By Caroline Downey, National Review
All five members of the progressive Squad are choosing to stay silent on House Speaker Nancy Pelosi’s defense of the right of lawmakers to hold and trade stocks while serving, despite their vehement opposition to the practice in the past.
When asked at a press briefing whether she believes legislators should be allowed to invest in equities while in office, Pelosi replied, “We are a free-market economy. They should be able to participate in that.”
The offices of Representatives Alexandria Ocasio-Cortez, Rashida Tlaib, Ilhan Omar, Ayanna Pressley, and Cori Bush did not respond to a request for comment on what appears to be substantial difference of opinion between the progressive caucus and leadership.
As recently as a week ago, Ocasio-Cortez advocated for barring members of Congress from buying and selling stocks while in their posts, implying the risk of politics-facilitated insider trading, securities fraud, and public corruption. There is no ban yet on the books, meaning lawmakers are free to engage in active investing.
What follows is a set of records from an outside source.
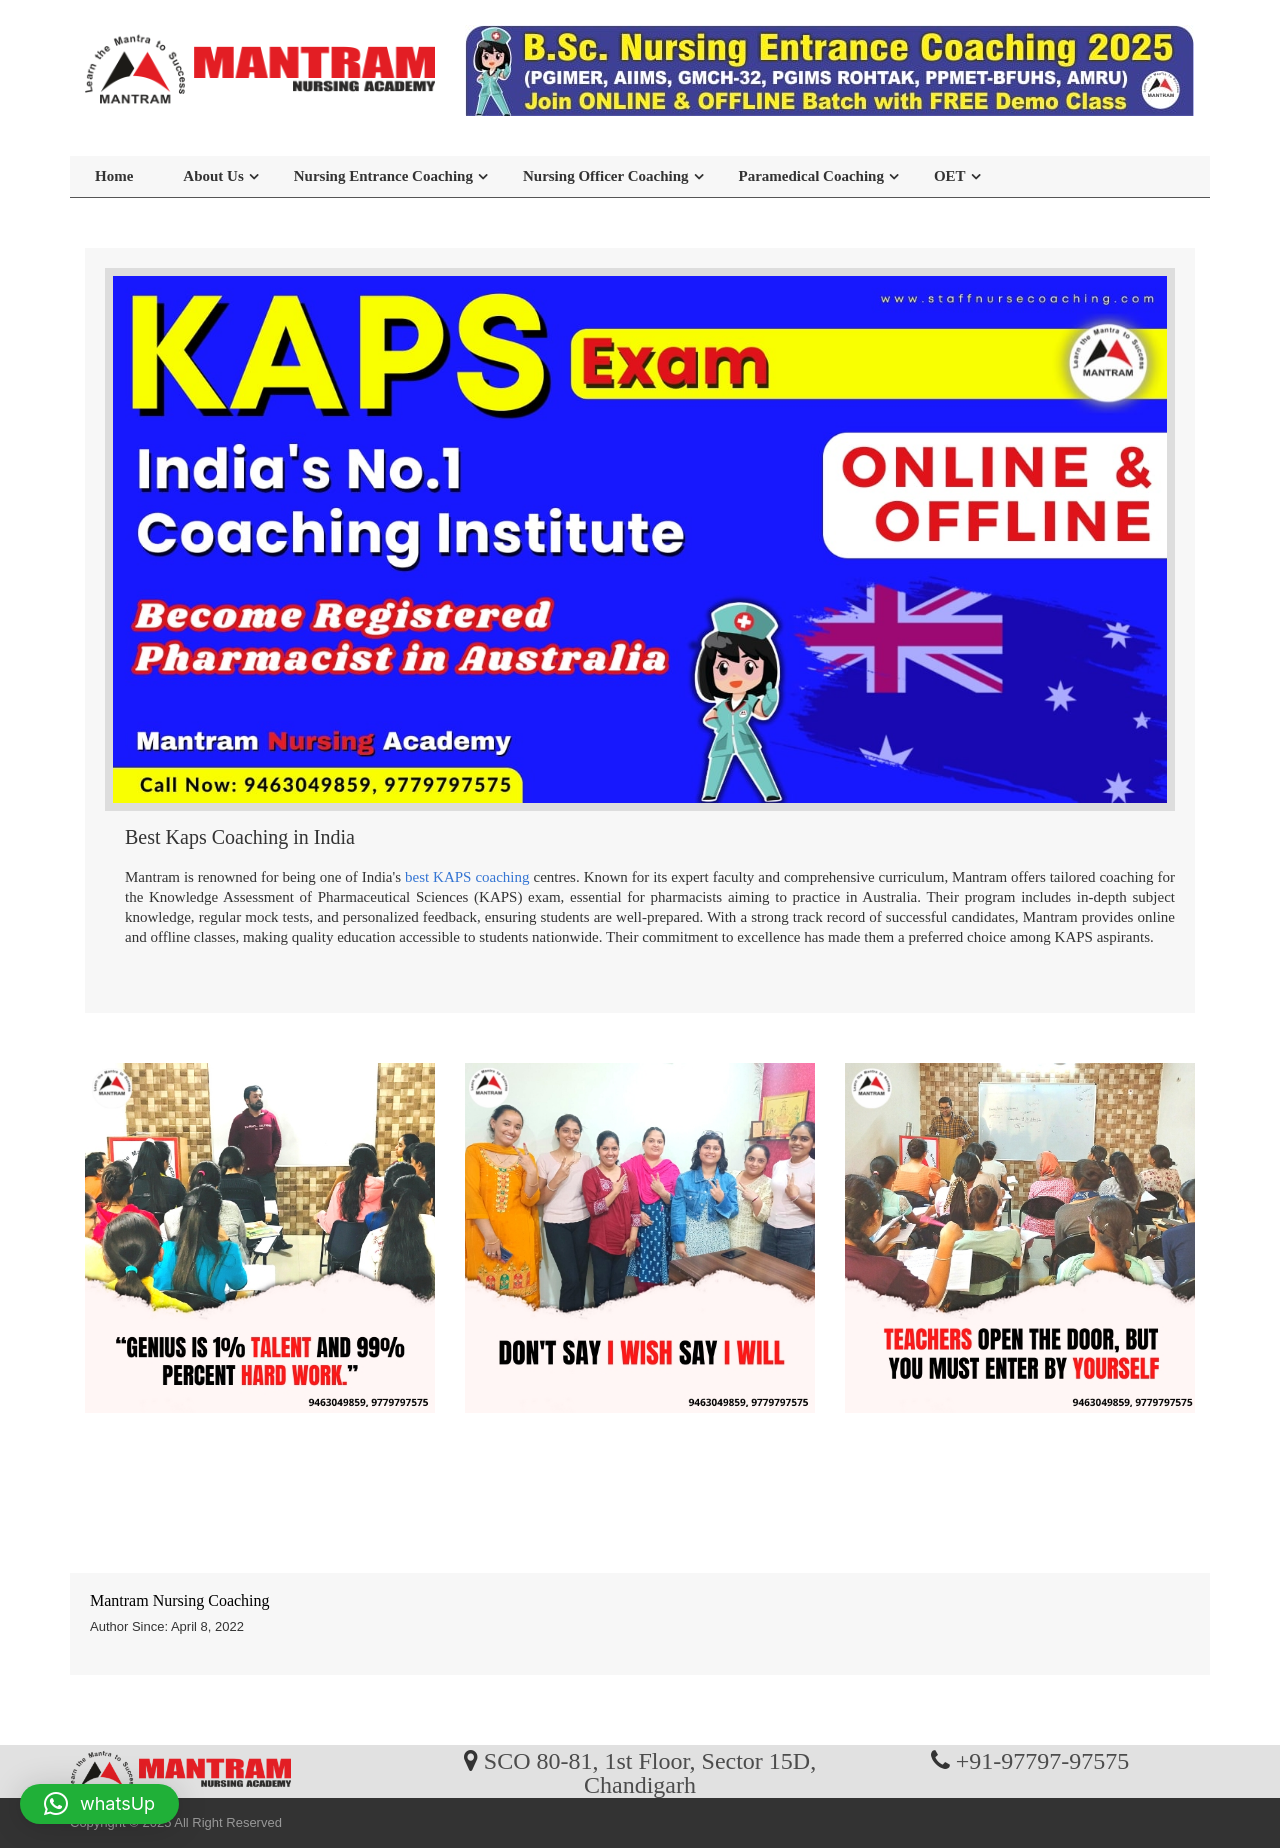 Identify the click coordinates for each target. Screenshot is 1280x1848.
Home (114, 176)
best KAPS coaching (467, 877)
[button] (99, 1804)
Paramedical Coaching (811, 176)
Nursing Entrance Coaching (383, 176)
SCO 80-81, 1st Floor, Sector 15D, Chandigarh (650, 1772)
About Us (213, 176)
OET (950, 176)
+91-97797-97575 (1043, 1760)
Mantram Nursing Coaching (180, 1600)
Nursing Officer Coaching (606, 176) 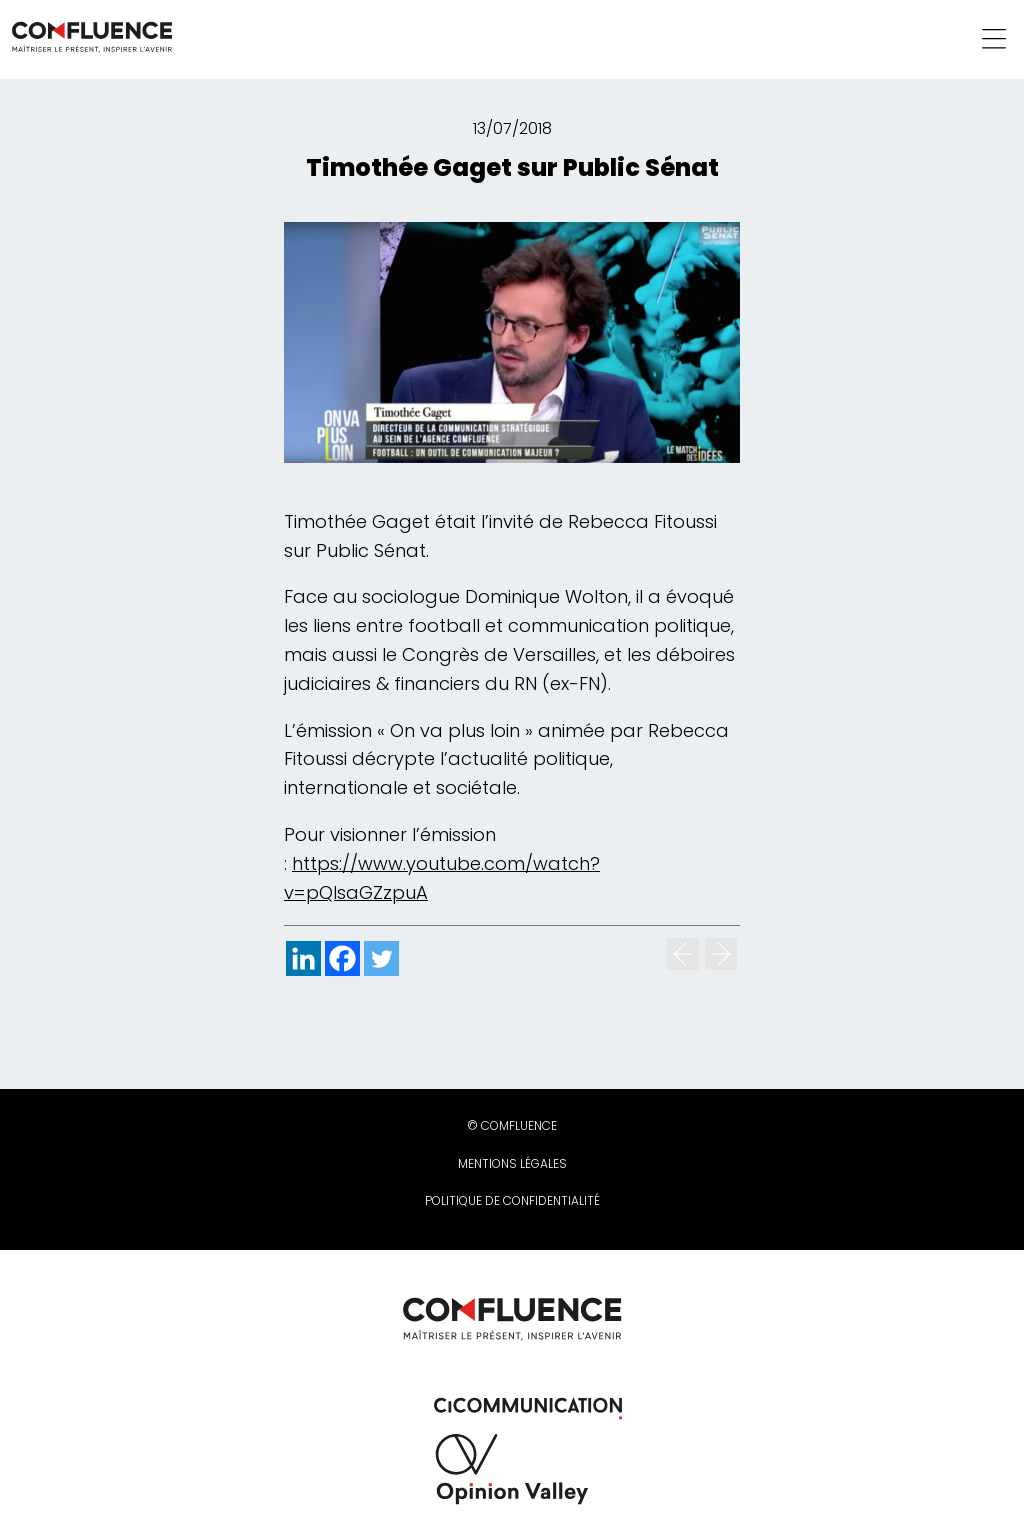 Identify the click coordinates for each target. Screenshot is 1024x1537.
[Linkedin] (303, 958)
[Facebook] (342, 958)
“It is absolutely ludicrous that members of Congress can hold and trade individual stock while in office,” she tweeted. “The access and influence we have should be exercised for the public interest, not our profit. It shouldn’t be legal for us to trade individual stock with the info we have.”
Pelosi has come under fire in the past for her husband’s lucrative stock trading, which has elevated the House speaker to one of the wealthiest members of Congress, with $46,123,051 in total assets, most of which comes from her husband’s financial dealings, a Business Insider analysis found.
While Pelosi herself has only reported her home in Napa, Calif. and a small checking account as assets, her husband’s investment portfolio has included companies like Slack, Tesla, Disney, Visa, Salesforce, PayPal, Alphabet, Facebook, and Netflix, all of which spend tens of millions of dollars lobbying the federal government each year.
Drew Hammill, a spokesperson for Pelosi, reiterated to the publication that the speaker personally does not have any equity exposure, although he did not address the more ambiguous conflict of interest of the couple’s combined wealth.